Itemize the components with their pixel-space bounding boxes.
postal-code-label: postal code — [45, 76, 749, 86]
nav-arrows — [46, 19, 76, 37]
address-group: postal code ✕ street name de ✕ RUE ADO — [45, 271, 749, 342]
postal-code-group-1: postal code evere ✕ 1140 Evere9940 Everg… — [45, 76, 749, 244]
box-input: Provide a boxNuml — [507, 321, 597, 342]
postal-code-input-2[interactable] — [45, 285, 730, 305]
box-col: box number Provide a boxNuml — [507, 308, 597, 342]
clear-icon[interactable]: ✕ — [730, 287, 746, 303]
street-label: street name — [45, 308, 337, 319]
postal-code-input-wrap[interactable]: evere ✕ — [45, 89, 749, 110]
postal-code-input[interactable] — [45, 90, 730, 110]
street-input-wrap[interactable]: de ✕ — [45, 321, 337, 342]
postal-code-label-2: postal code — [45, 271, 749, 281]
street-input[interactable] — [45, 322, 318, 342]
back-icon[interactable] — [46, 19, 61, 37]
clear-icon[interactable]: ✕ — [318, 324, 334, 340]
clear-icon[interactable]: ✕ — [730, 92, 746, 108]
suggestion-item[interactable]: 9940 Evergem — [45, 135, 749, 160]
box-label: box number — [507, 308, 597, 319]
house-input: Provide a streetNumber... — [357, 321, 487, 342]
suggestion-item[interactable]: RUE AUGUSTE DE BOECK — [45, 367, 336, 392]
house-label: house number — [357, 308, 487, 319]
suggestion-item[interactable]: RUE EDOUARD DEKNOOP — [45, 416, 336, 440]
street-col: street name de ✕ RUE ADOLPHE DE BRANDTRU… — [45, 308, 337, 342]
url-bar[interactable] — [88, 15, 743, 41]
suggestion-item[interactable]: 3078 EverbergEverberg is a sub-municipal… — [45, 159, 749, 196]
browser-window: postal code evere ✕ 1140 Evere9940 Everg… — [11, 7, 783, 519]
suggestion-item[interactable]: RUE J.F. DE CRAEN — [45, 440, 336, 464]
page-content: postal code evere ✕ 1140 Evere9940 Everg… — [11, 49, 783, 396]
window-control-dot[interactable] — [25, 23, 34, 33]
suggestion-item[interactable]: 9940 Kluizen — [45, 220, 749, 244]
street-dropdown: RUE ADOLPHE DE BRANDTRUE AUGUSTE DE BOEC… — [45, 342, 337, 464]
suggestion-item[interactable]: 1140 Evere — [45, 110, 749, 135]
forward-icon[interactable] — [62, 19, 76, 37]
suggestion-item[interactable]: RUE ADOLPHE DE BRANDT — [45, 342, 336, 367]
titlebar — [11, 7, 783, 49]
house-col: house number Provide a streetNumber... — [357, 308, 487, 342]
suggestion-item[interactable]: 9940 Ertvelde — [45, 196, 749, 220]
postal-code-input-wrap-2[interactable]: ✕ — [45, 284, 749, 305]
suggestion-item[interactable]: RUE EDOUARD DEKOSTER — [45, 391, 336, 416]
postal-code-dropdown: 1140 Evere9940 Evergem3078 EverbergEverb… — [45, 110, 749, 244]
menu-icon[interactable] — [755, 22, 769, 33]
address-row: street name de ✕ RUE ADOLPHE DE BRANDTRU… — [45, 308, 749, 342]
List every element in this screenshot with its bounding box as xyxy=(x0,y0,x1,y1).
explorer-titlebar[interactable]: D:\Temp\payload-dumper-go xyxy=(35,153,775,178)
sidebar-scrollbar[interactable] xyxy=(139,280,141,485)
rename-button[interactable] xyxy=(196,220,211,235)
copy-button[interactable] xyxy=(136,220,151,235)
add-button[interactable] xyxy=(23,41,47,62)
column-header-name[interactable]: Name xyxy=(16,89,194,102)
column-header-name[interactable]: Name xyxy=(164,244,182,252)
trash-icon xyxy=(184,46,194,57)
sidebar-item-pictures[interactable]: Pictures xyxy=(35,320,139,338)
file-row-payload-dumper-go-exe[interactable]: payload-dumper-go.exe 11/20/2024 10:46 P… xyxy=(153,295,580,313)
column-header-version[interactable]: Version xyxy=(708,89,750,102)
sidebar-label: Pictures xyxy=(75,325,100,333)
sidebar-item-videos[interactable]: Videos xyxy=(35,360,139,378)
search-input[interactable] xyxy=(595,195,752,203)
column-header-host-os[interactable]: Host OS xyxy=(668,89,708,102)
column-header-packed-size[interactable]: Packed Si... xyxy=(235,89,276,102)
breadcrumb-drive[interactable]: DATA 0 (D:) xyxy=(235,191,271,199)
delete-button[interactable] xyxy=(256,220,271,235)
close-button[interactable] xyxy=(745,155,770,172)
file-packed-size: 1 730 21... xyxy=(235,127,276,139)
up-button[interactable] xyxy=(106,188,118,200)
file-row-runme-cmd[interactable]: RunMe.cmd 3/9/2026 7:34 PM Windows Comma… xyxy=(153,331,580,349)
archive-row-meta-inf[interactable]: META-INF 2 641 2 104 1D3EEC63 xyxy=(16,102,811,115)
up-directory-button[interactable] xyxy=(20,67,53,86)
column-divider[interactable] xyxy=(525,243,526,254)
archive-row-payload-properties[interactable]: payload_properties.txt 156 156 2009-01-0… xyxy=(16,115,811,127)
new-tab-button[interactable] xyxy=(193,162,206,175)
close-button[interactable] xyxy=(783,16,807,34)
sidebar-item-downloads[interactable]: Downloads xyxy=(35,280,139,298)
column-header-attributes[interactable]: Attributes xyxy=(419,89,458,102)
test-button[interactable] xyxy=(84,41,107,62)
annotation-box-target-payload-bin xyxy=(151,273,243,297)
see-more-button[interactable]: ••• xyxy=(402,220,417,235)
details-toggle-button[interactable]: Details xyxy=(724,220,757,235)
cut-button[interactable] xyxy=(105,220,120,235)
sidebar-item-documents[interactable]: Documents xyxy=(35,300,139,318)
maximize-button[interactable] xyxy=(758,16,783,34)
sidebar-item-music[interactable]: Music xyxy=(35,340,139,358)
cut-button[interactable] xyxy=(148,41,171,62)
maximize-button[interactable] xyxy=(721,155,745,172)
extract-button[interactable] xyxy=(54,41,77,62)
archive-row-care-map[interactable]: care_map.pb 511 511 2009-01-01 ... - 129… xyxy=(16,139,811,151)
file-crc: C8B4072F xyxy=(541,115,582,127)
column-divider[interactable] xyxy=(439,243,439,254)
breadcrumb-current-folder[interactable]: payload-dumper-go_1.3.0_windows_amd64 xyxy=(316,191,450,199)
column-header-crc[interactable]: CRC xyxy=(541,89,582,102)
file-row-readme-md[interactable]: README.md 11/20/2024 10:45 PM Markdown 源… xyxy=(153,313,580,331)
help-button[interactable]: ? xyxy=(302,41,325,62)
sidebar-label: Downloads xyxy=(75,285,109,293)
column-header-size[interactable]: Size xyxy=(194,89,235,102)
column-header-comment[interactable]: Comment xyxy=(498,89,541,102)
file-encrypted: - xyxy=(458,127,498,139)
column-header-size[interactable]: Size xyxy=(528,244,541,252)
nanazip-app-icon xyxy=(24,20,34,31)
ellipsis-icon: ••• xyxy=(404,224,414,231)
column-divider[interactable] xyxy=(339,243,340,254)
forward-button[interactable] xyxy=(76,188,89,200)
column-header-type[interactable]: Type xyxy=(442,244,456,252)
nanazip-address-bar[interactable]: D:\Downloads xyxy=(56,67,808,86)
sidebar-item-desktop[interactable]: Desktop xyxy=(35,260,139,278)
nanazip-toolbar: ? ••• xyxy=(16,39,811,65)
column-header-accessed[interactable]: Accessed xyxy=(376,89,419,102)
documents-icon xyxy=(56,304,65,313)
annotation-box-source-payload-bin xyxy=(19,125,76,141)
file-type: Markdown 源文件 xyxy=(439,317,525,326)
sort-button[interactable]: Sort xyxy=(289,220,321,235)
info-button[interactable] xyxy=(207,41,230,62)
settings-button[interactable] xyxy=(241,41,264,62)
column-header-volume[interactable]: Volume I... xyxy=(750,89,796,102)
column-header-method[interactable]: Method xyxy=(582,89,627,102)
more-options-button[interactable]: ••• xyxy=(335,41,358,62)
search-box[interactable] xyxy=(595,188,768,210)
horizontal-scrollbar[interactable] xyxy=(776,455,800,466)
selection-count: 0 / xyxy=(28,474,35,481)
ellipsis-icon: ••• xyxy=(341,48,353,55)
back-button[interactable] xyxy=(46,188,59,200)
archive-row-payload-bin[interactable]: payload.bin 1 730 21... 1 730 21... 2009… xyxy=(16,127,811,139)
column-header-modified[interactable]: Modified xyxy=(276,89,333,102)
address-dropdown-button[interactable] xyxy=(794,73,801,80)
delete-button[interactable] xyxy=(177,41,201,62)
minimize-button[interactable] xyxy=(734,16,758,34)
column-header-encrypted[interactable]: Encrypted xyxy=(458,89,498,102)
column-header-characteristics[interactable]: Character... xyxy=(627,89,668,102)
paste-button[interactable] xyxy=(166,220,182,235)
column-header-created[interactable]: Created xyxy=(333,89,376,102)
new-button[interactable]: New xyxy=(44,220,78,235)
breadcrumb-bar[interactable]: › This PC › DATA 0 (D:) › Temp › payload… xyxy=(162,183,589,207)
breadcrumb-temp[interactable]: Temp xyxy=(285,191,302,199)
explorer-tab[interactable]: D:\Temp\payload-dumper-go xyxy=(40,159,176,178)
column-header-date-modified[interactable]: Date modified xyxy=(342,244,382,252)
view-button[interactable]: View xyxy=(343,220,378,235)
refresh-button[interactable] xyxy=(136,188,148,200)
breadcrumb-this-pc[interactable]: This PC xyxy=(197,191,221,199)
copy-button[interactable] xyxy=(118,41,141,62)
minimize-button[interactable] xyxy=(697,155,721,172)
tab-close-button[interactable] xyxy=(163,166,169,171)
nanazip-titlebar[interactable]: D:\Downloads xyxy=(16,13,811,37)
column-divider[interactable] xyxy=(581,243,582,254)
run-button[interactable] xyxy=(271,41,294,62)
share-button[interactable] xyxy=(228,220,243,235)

### How to complete this task
Take every line from the data that includes the word "type".

### Answer section
column-header-type[interactable]: Type xyxy=(442,244,456,252)
file-type: Markdown 源文件 xyxy=(439,317,525,326)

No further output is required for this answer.